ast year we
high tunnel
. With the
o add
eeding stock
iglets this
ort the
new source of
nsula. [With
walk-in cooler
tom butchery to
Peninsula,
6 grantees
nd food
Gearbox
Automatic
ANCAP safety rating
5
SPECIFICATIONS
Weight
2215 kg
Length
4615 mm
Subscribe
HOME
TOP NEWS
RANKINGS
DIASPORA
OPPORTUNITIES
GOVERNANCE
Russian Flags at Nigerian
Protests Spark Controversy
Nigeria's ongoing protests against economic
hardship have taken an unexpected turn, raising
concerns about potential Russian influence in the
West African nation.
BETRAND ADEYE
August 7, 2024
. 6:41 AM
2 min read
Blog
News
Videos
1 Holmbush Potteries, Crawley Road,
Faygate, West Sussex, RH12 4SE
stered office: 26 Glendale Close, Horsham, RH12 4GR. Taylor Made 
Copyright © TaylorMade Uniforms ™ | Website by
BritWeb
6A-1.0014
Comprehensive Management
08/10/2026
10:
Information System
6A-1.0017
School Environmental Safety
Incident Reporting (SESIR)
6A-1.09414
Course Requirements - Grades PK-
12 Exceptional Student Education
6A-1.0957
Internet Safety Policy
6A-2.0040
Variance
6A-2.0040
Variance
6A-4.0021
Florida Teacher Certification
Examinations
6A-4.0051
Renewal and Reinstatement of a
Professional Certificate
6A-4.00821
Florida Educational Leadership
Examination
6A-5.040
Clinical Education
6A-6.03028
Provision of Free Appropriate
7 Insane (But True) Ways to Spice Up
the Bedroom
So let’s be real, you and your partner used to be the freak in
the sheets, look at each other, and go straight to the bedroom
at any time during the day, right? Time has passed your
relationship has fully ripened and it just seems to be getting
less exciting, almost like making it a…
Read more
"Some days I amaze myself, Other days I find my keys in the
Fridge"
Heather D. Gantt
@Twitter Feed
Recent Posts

WORK ORDER »
Your task is to quote the lines above, beginning with the first and ending with the one that holds "School Environmental Safety".

COMPLETED TASK »
ast year we
high tunnel
. With the
o add
eeding stock
iglets this
ort the
new source of
nsula. [With
walk-in cooler
tom butchery to
Peninsula,
6 grantees
nd food
Gearbox
Automatic
ANCAP safety rating
5
SPECIFICATIONS
Weight
2215 kg
Length
4615 mm
Subscribe
HOME
TOP NEWS
RANKINGS
DIASPORA
OPPORTUNITIES
GOVERNANCE
Russian Flags at Nigerian
Protests Spark Controversy
Nigeria's ongoing protests against economic
hardship have taken an unexpected turn, raising
concerns about potential Russian influence in the
West African nation.
BETRAND ADEYE
August 7, 2024
. 6:41 AM
2 min read
Blog
News
Videos
1 Holmbush Potteries, Crawley Road,
Faygate, West Sussex, RH12 4SE
stered office: 26 Glendale Close, Horsham, RH12 4GR. Taylor Made 
Copyright © TaylorMade Uniforms ™ | Website by
BritWeb
6A-1.0014
Comprehensive Management
08/10/2026
10:
Information System
6A-1.0017
School Environmental Safety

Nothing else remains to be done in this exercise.